Antikythera Mechanism

Again this is hardly hot news as such but it seems to have made the papers today , including the Guardian and the Independent . It would seem that scientists have finally worked out how the 2,000-year-old mechanical device salvaged from a Roman shipwreck operates.

The machine, which dates to 65BC, was found on a shipwreck in 1900 by sponge diver, Elias Stadiatos. Since its discovery, scientists have been trying to reconstruct the device, which is now known to be an astronomical calendar capable of tracking the position of the sun, several heavenly bodies and the phases of the moon. Experts believe it to be the earliest-known device to use gear wheels and by far the most sophisticated object to be found from the ancient and medieval periods.

Using modern computer x-ray tomography and high resolution surface scanning, a team peered inside fragments of the crust-encased mechanism and read inscriptions that once covered the outer casing of the machine. Detailed imaging of the mechanism suggests it dates back to 150-100 BC and had 37 gear wheels enabling it to follow the movements of the moon and the sun through the zodiac, predict eclipses and even recreate the irregular orbit of the moon. The motion, known as the first lunar anomaly, was developed by the astronomer Hipparcus of Rhodes in the 2nd century BC and he may have been consulted in the machine's construction, the scientists speculate.

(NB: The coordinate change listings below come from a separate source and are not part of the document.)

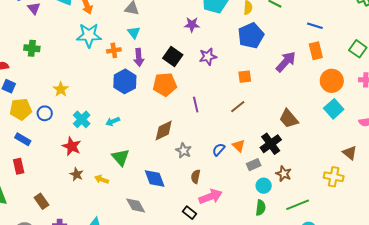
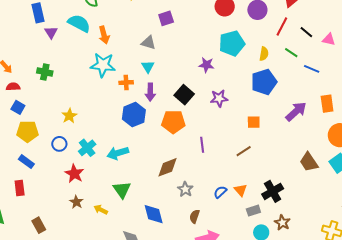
blue line: (315, 26) -> (312, 69), moved
blue circle: (45, 113) -> (59, 144), moved
brown trapezoid: (289, 119) -> (309, 162), moved
cyan arrow: (113, 121) -> (118, 153), size x1.5

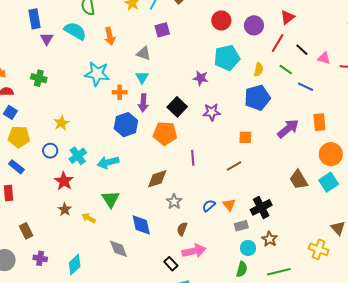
orange arrow: (104, 35) -> (110, 36), moved

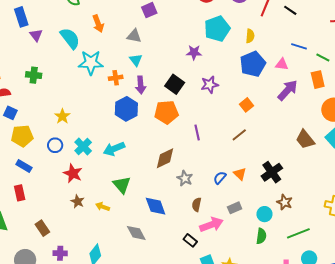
cyan semicircle: (75, 31) -> (70, 38), moved, turned 30
pink triangle: (324, 58) -> (282, 64), moved
green line: (286, 70) -> (323, 58), moved
orange square: (245, 137) -> (246, 105), turned -32
gray rectangle: (241, 226) -> (235, 208), moved

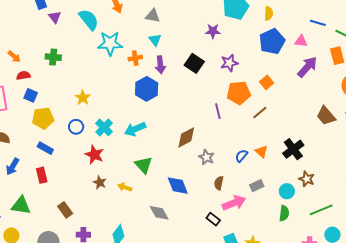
orange pentagon: (166, 112) -> (239, 93), moved

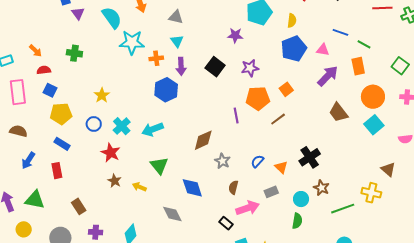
brown trapezoid: (326, 116) -> (338, 112), moved
orange triangle: (261, 152) -> (281, 167), moved
green line: (321, 210) -> (343, 209), moved

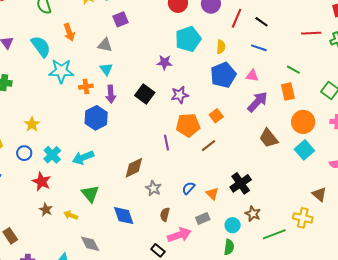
blue line: (340, 32) -> (259, 48), moved
gray diamond: (172, 214) -> (90, 244), moved

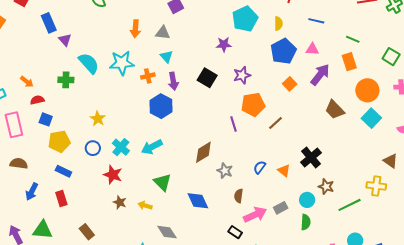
orange arrow: (69, 32) -> (135, 29), moved, turned 30
cyan semicircle: (41, 46) -> (89, 63), moved
orange square: (216, 116) -> (290, 84), moved
gray rectangle: (203, 218) -> (281, 208), moved

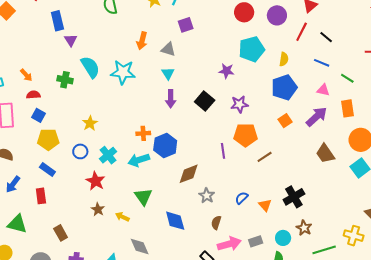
green line: (353, 39) -> (347, 78), moved
pink triangle: (312, 49) -> (323, 90), moved
orange cross: (148, 76) -> (143, 133), moved
blue hexagon: (161, 106) -> (165, 145), moved

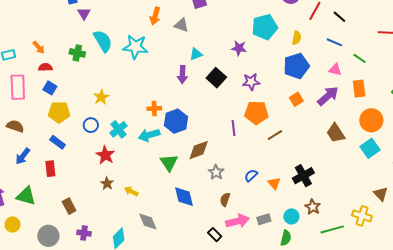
cyan triangle: (168, 73) -> (196, 54), moved, turned 40
green triangle: (143, 197) -> (169, 163), moved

Remarkably, scans showed the device uses a differential gear, which was previously believed to have been invented in the 16th century. The level of miniaturisation and complexity of its parts is comparable to that of 18th century clocks. One of the remaining mysteries is why the Greek technology invented for the machine seemed to disappear. No other civilisation is believed to have created anything as complex for another 1,000 years. One explanation could be that bronze was often recycled in the period the device was made, so many artefacts from that time have long ago been melted down and erased from the archaeological record.

Although the news story tells us a little more of what was already suspected, I am so glad that the casing inscription doesn’t say “Property of Blurgon, Omicron Persei 8”. Erich Von Daniken would have been insufferable if it did!


Steve Bates said...

Fascinating and amazing. I suppose there's no possibility the thing is a fake, or incorrectly dated? Presuming it's for real (and at this point, I do), I stand in awe of whoever conceived of, designed and (especially) constructed it. Most examples I've seen of similar devices were made in the 18th century.

(Blogger bombed on my first attempt; please forgive me if this is a double-post.)

jams o donnell said...

It doesn't seem to be a fake - if it is then it is an exellent one. What is evident, whether this is a fake or not, is that ancient humans were far more skilled than they were given credit. That's why arseholes like von Daniken could spout his brand of bullshit.